I recently participated on a panel discussion at Vanderbilt University about careers in the entertainment business. A number of students who attended were interested in how best to get a start in screenwriting. I went through the suggestions we've all heard like:

read every book available on the subject, attend screenwriting seminars, watch all the movies you can, and of course, write, write, and rewrite.

But what made the biggest impact for those students oriented to the black and white world of math and science was "this business of emotions".

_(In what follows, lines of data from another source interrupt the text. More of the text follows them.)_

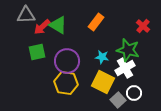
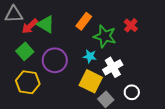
green star: (128, 50) -> (105, 36), moved
green square: (37, 52) -> (25, 51), turned -30
yellow hexagon: (66, 83) -> (28, 82), moved
white circle: (134, 93) -> (132, 92), moved

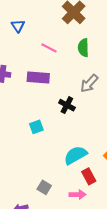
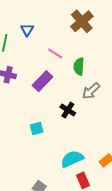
green semicircle: (83, 48) -> (79, 66), moved
purple rectangle: (38, 78) -> (42, 81), turned -55

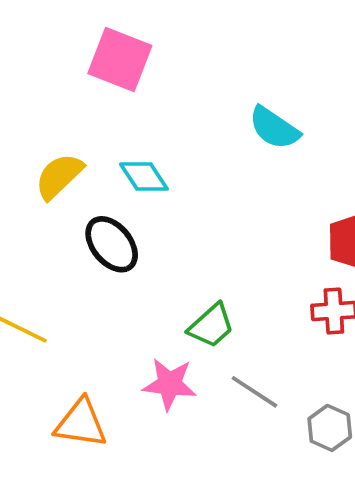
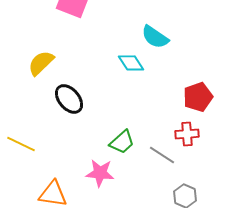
cyan diamond: (144, 177) -> (131, 63), moved
gray line: (254, 392) -> (162, 155), moved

The entertainment business is an emotional business. That's why we go pay $8.00 for a movie or $12 for a music CD. We long to feel things -- are drawn to experience feelings like moths to a flame.

By Jeffrey Alan Chase

And that's where screenwriters come in. It's our job as writers to touch people deep within. To take them to another place where it's safe for 108 minutes to experience joy, anger, fear, passion or any of the other emotions that set us humans apart from a box of rocks.

The screenwriter has done his job when the image and/or dialogue on the screen hooks us and reels us into his celluloid world via an emotional string.

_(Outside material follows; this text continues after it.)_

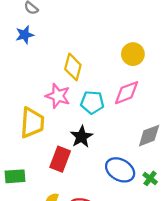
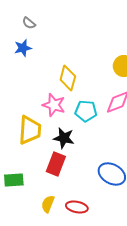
black star: (81, 137) -> (64, 138), moved, turned -30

Movies are just pictures combined with sound. But makes the experience so powerful is the emotion that binds everything together. Without emotional content you've got cardboard cutouts burping lines of dialogue.

Hemingway once said, "Find out what gave you emotion; what the action was that gave you excitement. Then write it down making it clear so that the reader can see it too."

So, the best advice I could think of to give those students? Be an active participant in your life. Welcome every experience, both good and bad. Feel it. Then show me the bottom line in this business of emotions.